Transcriptomic analysis of Tl1a-stimulated intestinal fibroblasts identifies cytoskeletal contraction-related genes and the Rho signaling pathway: (A) Heatmap generated from transcriptome analysis of isolated cecal fibroblasts from three individual mice shown as untreated (a, b, c) and Tl1a-treated (a + Tl1a, etc.) pairs; BRB array tools, (brb.nci.nih.gov/BRB-ArrayTools). (B) Independent validation cohort was used to confirm several genes in the index group; matched pairs displayed as untreated (ut) or TL1A-treated fibroblasts with direct increase in expression for each sample shown, * indicates p < 0.05. (C) Genetic ontology pathway enrichment of differentially expressed genes induced by TL1A in (A).

Figure 6

Inhibition of Rho kinase pathway modulates morphology and function of intestinal fibroblasts: (A) Gap closure assay and morphology of migrating intestinal fibroblasts isolated from three individual Tl1a-Tg mice, in the presence (or absence) of 25uM ROCK inhibitor Y27632, shown as treated and un-treated pairs.
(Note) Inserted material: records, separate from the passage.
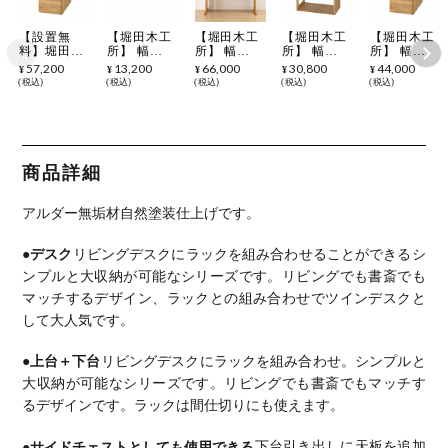
【設置無
【堀田木工
【堀田木工
【堀田木工
【堀田木工
料】堀田木
所】 幅
所】 幅
所】 幅
所】 幅
工所 幅
32.4cm サイ
100cm サイ
32.4cm サイ
32.4cm サイ
57,200
13,200
66,000
30,800
44,000
¥
¥
¥
¥
¥
32.4cm サイ
ン ラック下
ン デスク
ン ラック上
ン ラック下
税込
税込
税込
税込
税込
ドチェスト
代 引き出し
学習机 勉強
台 学習机
代 引き出し
ラック下台
用天板 学習
机 アルダー
勉強机 アル
学習机 勉強
(引き出し
机 勉強机
材 自然塗装
ダー材 自然
机 アルダー
+天板) 日本
アルダー材
日本製
塗装 日本製
材 自然塗装
製 サイン
自然塗装 日
日本製 完成
天然木 無垢
本製 完成品
品
商品詳細
材 アルダー
材 木製 ス
リムチェス
アルダー無垢材自然塗装仕上げです。
ト デスク拡
張 サイドラ
ック ナチュ
●デスク
リビングデスクにラックを組み合わせることができるシ
ラル 北欧
ンプルと大収納が可能なシリーズです。
リビングでも書斎でも
マッチするデザイン、ラックとの組み合わせでツインデスクと
して大人気です。
●上台＋下台
リビングデスクにラックを組み合わせ。
シンプルと
大収納が可能なシリーズです。
リビングでも書斎でもマッチす
るデザインです。
ラックは間仕切りにも使えます。
●サイドチェストとしても使用できる
下台引き出しに天板を追加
Blue arrow denotes direction of migration with solid vs dotted line highlighting cell extensions at migrating front; upper panels 100× objective, lower panels 200× objective. (B) Collagen contraction assay of intestinal fibroblasts isolated and treated as in (A). (C) Collagen contraction assay of WT or DR3^−/− intestinal fibroblasts treated with 100 ng/mL mouse recombinant Tl1a, 25uM ROCK inhibitor Y27632, or both. Data normalized to genotype control with bars representative of means; * indicates p < 0.05, **p < 0.01.